Second-round effects from supply shocks are also not visibly apparent: price pressures are concentrated in a few items, wage growth is subdued keeping a cap on costs, and inflation expectations remain reasonably anchored.
As previously forecast, the central bank said, the headline year-on-year inflation rate is likely to remain elevated in the coming months. Inflation is expected to gradually fall toward the 5-7% target range over the medium-term, it said.
In light of the above-mentioned considerations, the MPC believed that the current significantly accommodative stance of monetary policy remains appropriate to ensure firm and self-sustaining recovery.
“This is especially so given the renewed heightened uncertainty created by the ongoing third wave of Covid in Pakistan and the fiscal consolidation expected this fiscal year,” the SBP said.
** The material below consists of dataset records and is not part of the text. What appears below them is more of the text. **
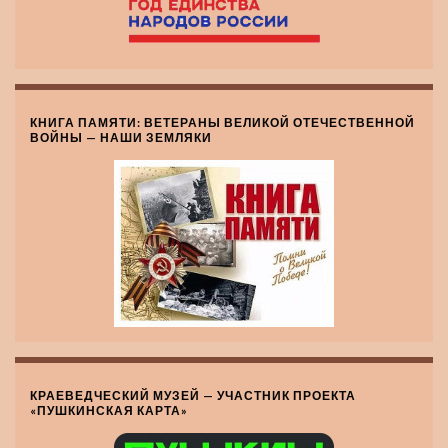
КНИГА ПАМЯТИ: ВЕТЕРАНЫ ВЕЛИКОЙ ОТЕЧЕСТВЕННОЙ
ВОЙНЫ — НАШИ ЗЕМЛЯКИ
КРАЕВЕДЧЕСКИЙ МУЗЕЙ — УЧАСТНИК ПРОЕКТА
«ПУШКИНСКАЯ КАРТА»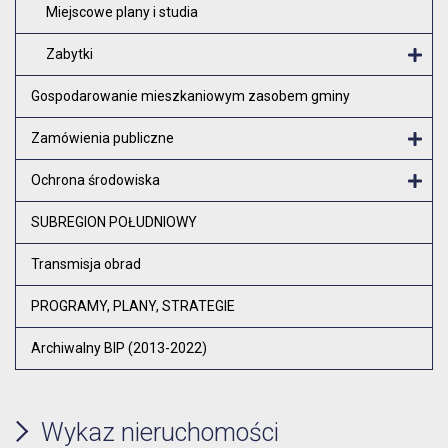
Miejscowe plany i studia
Zabytki
O
Gospodarowanie mieszkaniowym zasobem gminy
Zamówienia publiczne
Otw
Ochrona środowiska
Otw
SUBREGION POŁUDNIOWY
Transmisja obrad
PROGRAMY, PLANY, STRATEGIE
Archiwalny BIP (2013-2022)
Wykaz nieruchomości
As a result, it added, the MPC noted that it was important for the monetary policy to remain supportive.
The market was expecting the SBP to maintain the interest rate at 7% to keep the economy in a direction that induces growth amid uncertainty due to the pandemic.
The interest rate stood at 13.25% early last year before the pandemic wreaked havoc on Pakistan’s economy. The policy rate was then gradually brought down to 7% to help the economy grow.
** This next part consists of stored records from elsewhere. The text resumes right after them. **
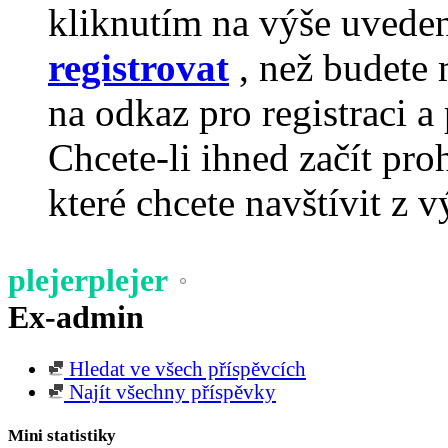
kliknutím na výše uvede
registrovat
, než budete 
na odkaz pro registraci a 
Chcete-li ihned začít pro
které chcete navštívit z v
plejerplejer
Ex-admin
Hledat ve všech příspěvcích
Najít všechny příspěvky
Mini statistiky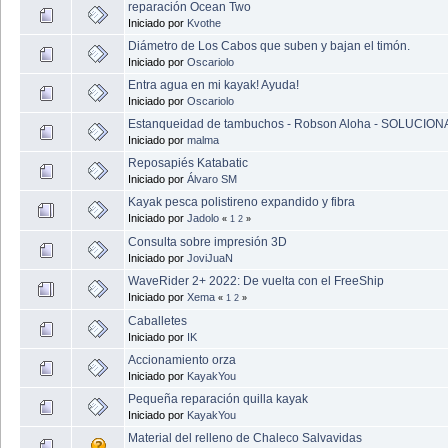
reparación Ocean Two
Iniciado por
Kvothe
Diámetro de Los Cabos que suben y bajan el timón.
Iniciado por
Oscariolo
Entra agua en mi kayak! Ayuda!
Iniciado por
Oscariolo
Estanqueidad de tambuchos - Robson Aloha - SOLUCIO
Iniciado por
malma
Reposapiés Katabatic
Iniciado por
Álvaro SM
Kayak pesca polistireno expandido y fibra
Iniciado por
Jadolo
«
1
2
»
Consulta sobre impresión 3D
Iniciado por
JoviJuaN
WaveRider 2+ 2022: De vuelta con el FreeShip
Iniciado por
Xema
«
1
2
»
Caballetes
Iniciado por
IK
Accionamiento orza
Iniciado por
KayakYou
Pequeña reparación quilla kayak
Iniciado por
KayakYou
Material del relleno de Chaleco Salvavidas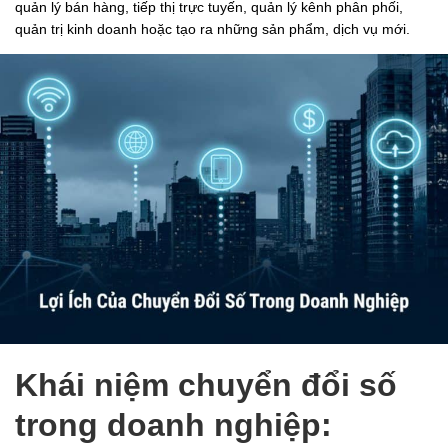
quản lý bán hàng, tiếp thị trực tuyến, quản lý kênh phân phối,
quản trị kinh doanh hoặc tạo ra những sản phẩm, dịch vụ mới.
Khái niệm chuyển đổi số
trong doanh nghiệp: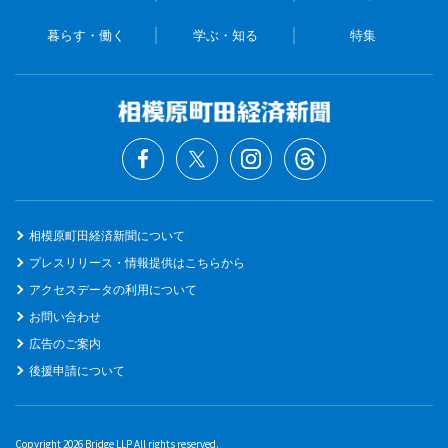
暮らす・働く
学ぶ・知る
特集
相模原町田経済新聞について
プレスリリース・情報提供はこちらから
アクセスデータの利用について
お問い合わせ
広告のご案内
後援申請について
Copyright 2026 Bridge LLP All rights reserved.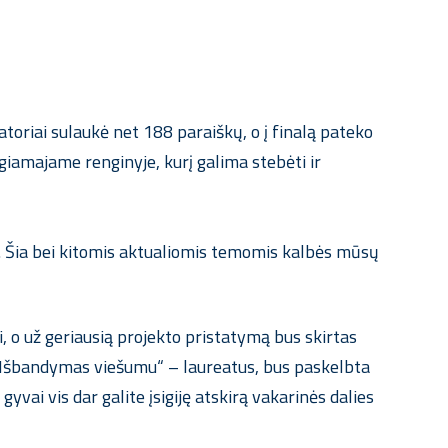
oriai sulaukė net 188 paraiškų, o į finalą pateko
aigiamajame renginyje, kurį galima stebėti ir
. Šia bei kitomis aktualiomis temomis kalbės mūsų
 o už geriausią projekto pristatymą bus skirtas
i „Išbandymas viešumu“ – laureatus, bus paskelbta
vai vis dar galite įsigiję atskirą vakarinės dalies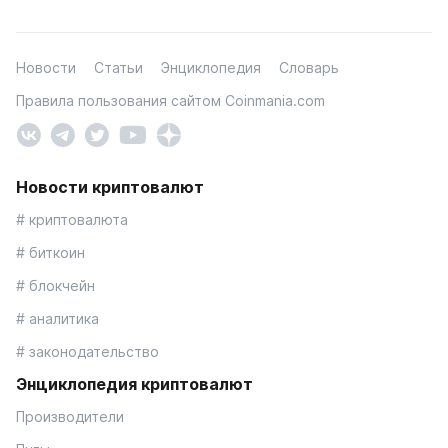
Новости
Статьи
Энциклопедия
Словарь
Правила пользования сайтом Coinmania.com
Новости криптовалют
# криптовалюта
# биткоин
# блокчейн
# аналитика
# законодательство
Энциклопедия криптовалют
Производители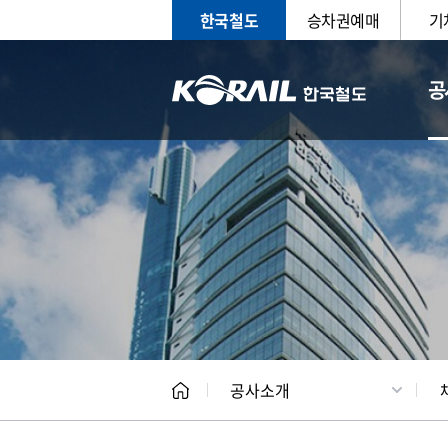
한국철도
승차권예매
기
공
CEO
일반현
공사소개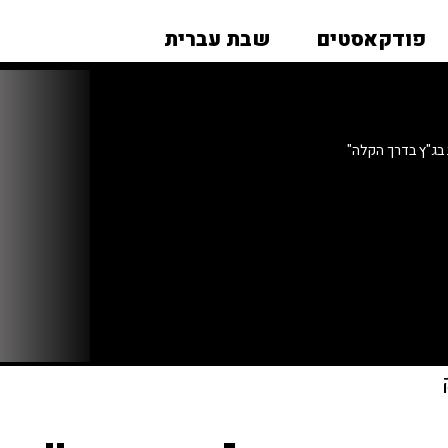
פודקאסטים
שבת עברית
בג"ץ בדרך הקלה"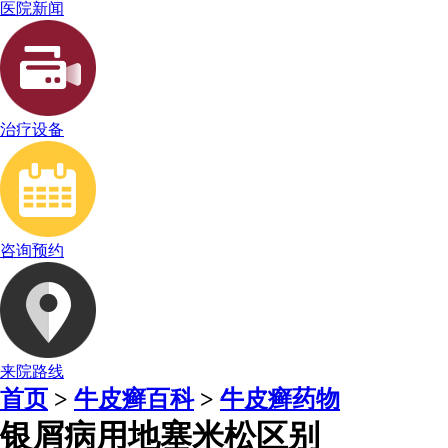
医院新闻
治疗设备
咨询预约
来院路线
首页
>
牛皮癣百科
>
牛皮癣药物
银屑病用地塞米松区别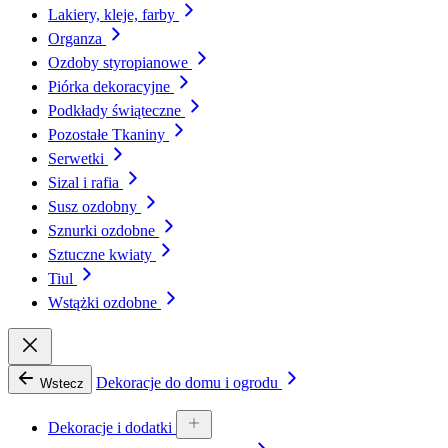
Lakiery, kleje, farby
Organza
Ozdoby styropianowe
Piórka dekoracyjne
Podkłady świąteczne
Pozostałe Tkaniny
Serwetki
Sizal i rafia
Susz ozdobny
Sznurki ozdobne
Sztuczne kwiaty
Tiul
Wstążki ozdobne
Dekoracje do domu i ogrodu
Wstecz
Dekoracje i dodatki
Monetary policy is announced six times a year. The next monetary policy will be announced tomorrow, followed by July 27, September 20, and the last monetary policy will be announced on November 26.
Controlling inflation and ensuring economic stability are two of the State Bank’s core functions. To achieve these goals, the central bank uses, among other tools, its policy rate. This is the rate at which commercial banks borrow money from the central bank’s discount window.
The rate, revised every two months, affects every interest rate in the market. In other words, a higher policy rate means commercial banks will charge more, making borrowing more expensive for individuals, businesses, and the government.
Higher interest rates make loans expensive. Businesses, which rely on bank financing, stop new projects, the government cuts spending on development projects, and consumers stop availing auto finance, home loans and even reduce credit card use. In a nutshell, a higher interest rate shrinks economic activity and also slows down job creation.
On the other hand, a lower interest rate encourages people and businesses to borrow more, which in turn increases consumption on the national scale. Since the overall demand is high, it makes the prices of goods rise, thus inflation increases.
The role of the central bank is to maintain the interest rate at a level that keeps inflation in check while also not reducing economic activity.